Australian businessman (born 1958)

Terry Davis (born 1958) is an Australian businessman and former state representative rower. From 2001 to 2014 he was chief executive of Coca-Cola Amatil in Australia.

==Club and state rowing career==
Raised in Hobart Tasmania, Davis attended Rosetta High School where he took up rowing. His senior rowing was initially from the Buckingham Rowing Club outside of Hobart before his relocation to Sydney.

Davis made his state representative debut for Tasmania in the 1975 youth eight which contested the Noel Wilkinson Trophy at the 1975 Australian Interstate Regatta.

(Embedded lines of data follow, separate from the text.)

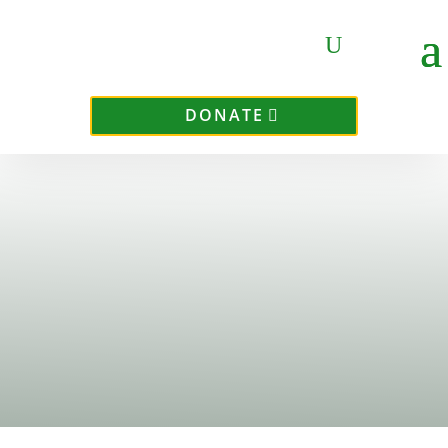
DONATE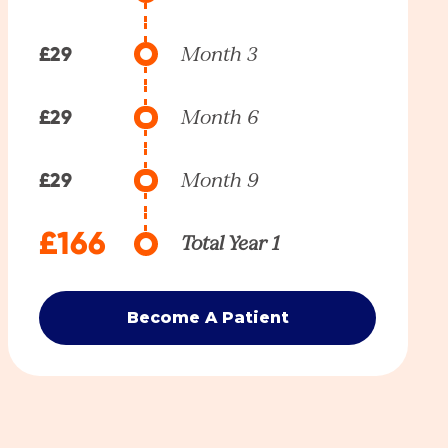
£29
Month 3
£29
Month 6
£29
Month 9
£166
Total Year 1
Become A Patient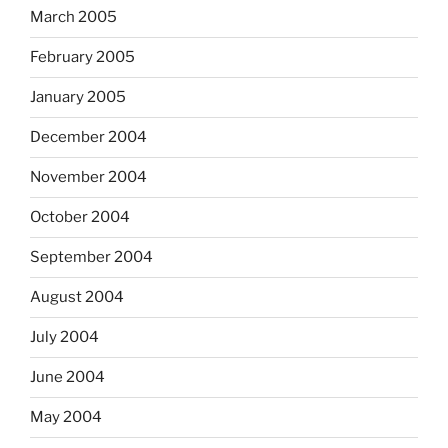
March 2005
February 2005
January 2005
December 2004
November 2004
October 2004
September 2004
August 2004
July 2004
June 2004
May 2004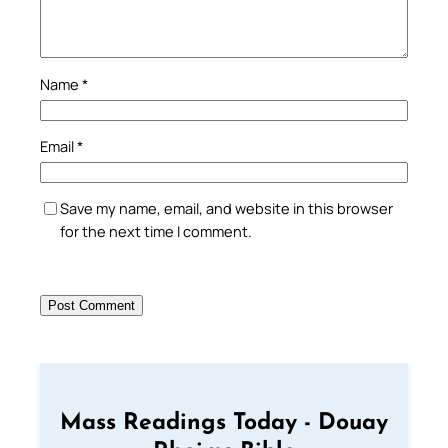
Name
*
Email
*
Save my name, email, and website in this browser
for the next time I comment.
Mass Readings Today - Douay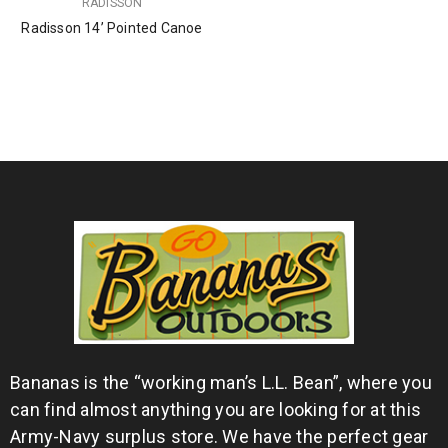
RADISSON
Radisson 14’ Pointed Canoe
Bananas is the “working man’s L.L. Bean”, where you
can find almost anything you are looking for at this
Army-Navy surplus store. We have the perfect gear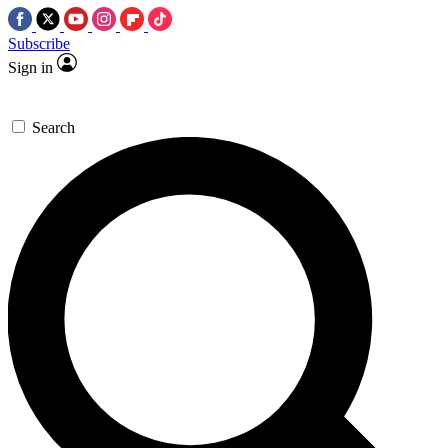
Subscribe
Sign in
Search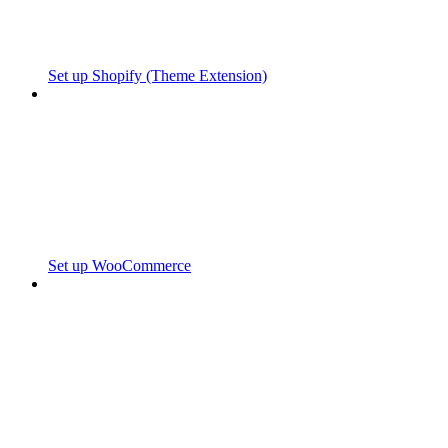
Set up Shopify (Theme Extension)
Set up WooCommerce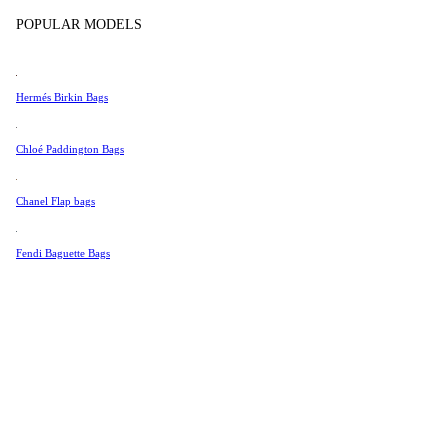
Tissot
POPULAR MODELS
Universal Genève
Valentino
Hermés Birkin Bags
Van Cleef & Arpels
Vivienne Westwood
Chloé Paddington Bags
See All →
Chanel Flap bags
Fendi Baguette Bags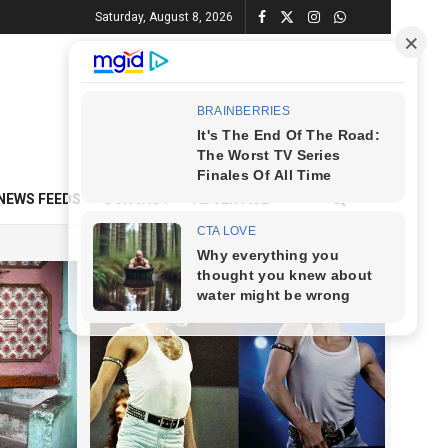
Saturday, August 8, 2026
NEWS FEEDS
CONTACT
ADVERTISE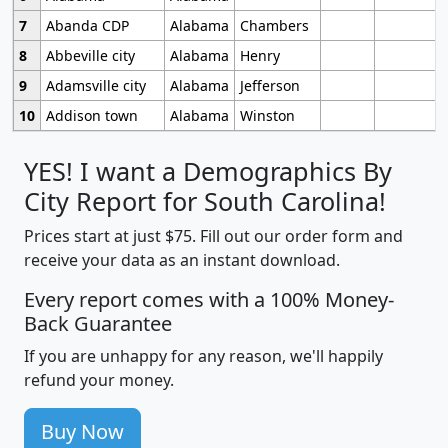
7
Abanda CDP
Alabama
Chambers
8
Abbeville city
Alabama
Henry
9
Adamsville city
Alabama
Jefferson
10
Addison town
Alabama
Winston
YES! I want a Demographics By
City Report for South Carolina!
Prices start at just $75. Fill out our order form and
receive your data as an instant download.
Every report comes with a 100% Money-
Back Guarantee
If you are unhappy for any reason, we'll happily
refund your money.
Buy Now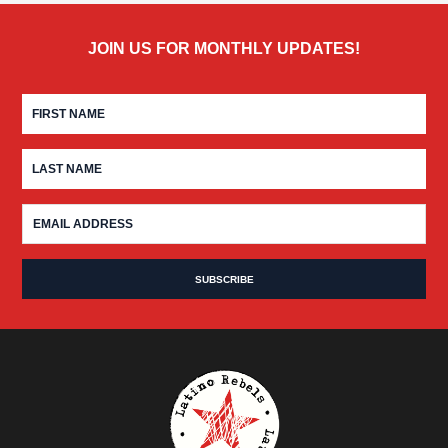
JOIN US FOR MONTHLY UPDATES!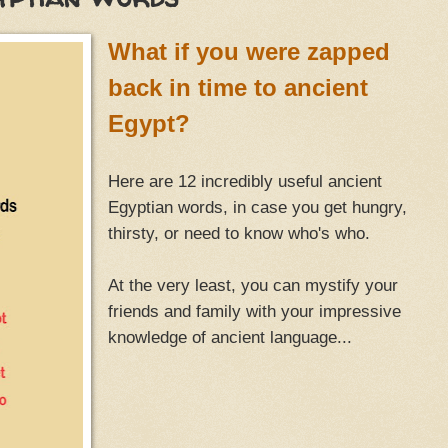
What if you were zapped
back in time to ancient
Egypt?
Here are 12 incredibly useful ancient
Egyptian words, in case you get hungry,
thirsty, or need to know who's who.
At the very least, you can mystify your
friends and family with your impressive
knowledge of ancient language...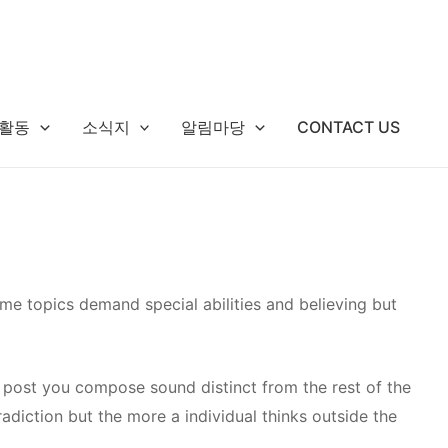
활동
소식지
알림마당
CONTACT US
me topics demand special abilities and believing but
post you compose sound distinct from the rest of the
tradiction but the more a individual thinks outside the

The following year he was selected in the Tasmanian men's eight which competed for the King's Cup at the annual Interstate Regatta. In 1977 he again rowed in the Tasmanian King's Cup eight.

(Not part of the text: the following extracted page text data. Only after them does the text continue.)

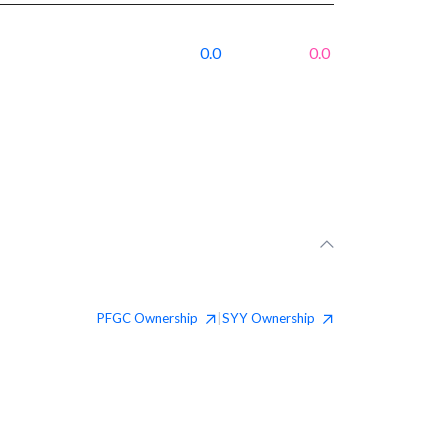
0.0
0.0
PFGC
Ownership
SYY
Ownership
|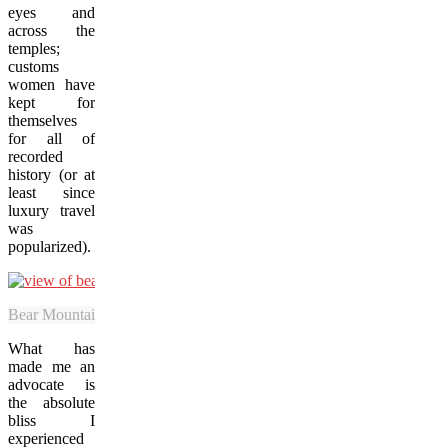
eyes and
across the
temples;
customs
women have
kept for
themselves
for all of
recorded
history (or at
least since
luxury travel
was
popularized).
Bear Mountain Golf Club’s fairways serve as the beautiful backyard o
What has
made me an
advocate is
the absolute
bliss I
experienced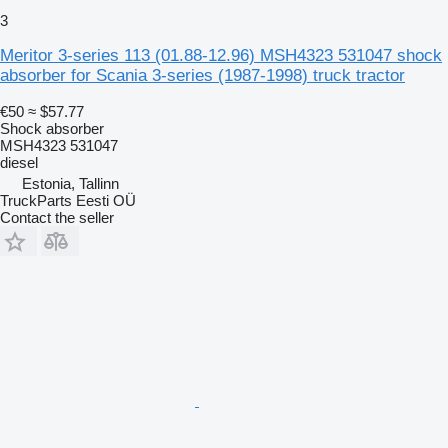
3
Meritor 3-series 113 (01.88-12.96) MSH4323 531047 shock
absorber for Scania 3-series (1987-1998) truck tractor
€50
≈ $57.77
Shock absorber
MSH4323 531047
diesel
Estonia, Tallinn
TruckParts Eesti OÜ
Contact the seller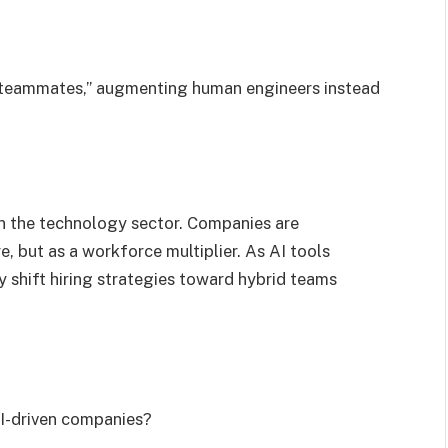
al teammates,” augmenting human engineers instead
in the technology sector. Companies are
, but as a workforce multiplier. As AI tools
shift hiring strategies toward hybrid teams
AI-driven companies?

At the 1977 Australian Rowing Championships Davis rowed in a coxed four which contested the national coxed four title and placed third. By 1980 Davis was rowing with Kim Mackney under coach Rusty Robertson at Drummoyne Rowing Club in Sydney. At the 1980 Australian Rowing Championships he raced a coxless pair, a coxless four and a coxed four. In 1981 Davis and Kim Mackney moved to Glebe Rowing Club to row under coach Milan Parker and that year Davis wore Glebe Rowing Club colours when he raced in a composite Sydney/Glebe coxed four at the Australian Championships.

==Masters rowing==
Davis resumed rowing in 2006 with the objective of making the 2007 World Masters Championships in Zagreb. Since then he has won ten world rowing masters titles.

==Professional career==
Davis was a senior executive in the Australian liquor industry. He worked for the Foster's Group from 1987 to 2001 firstly as managing director of Cellarmasters Wines and then of their Mildara Blass wine division.

In 2001 Davis was appointed as chief executive of Coca-Cola Amatil in Australia. His job title was group managing director, and he served in that role until 2014. Subsequently he has been a director of Seven Group Holdings and of St George Bank Limited from 2004 until 2008. He was a member of the University of New South Wales Council from 2006 to 2014.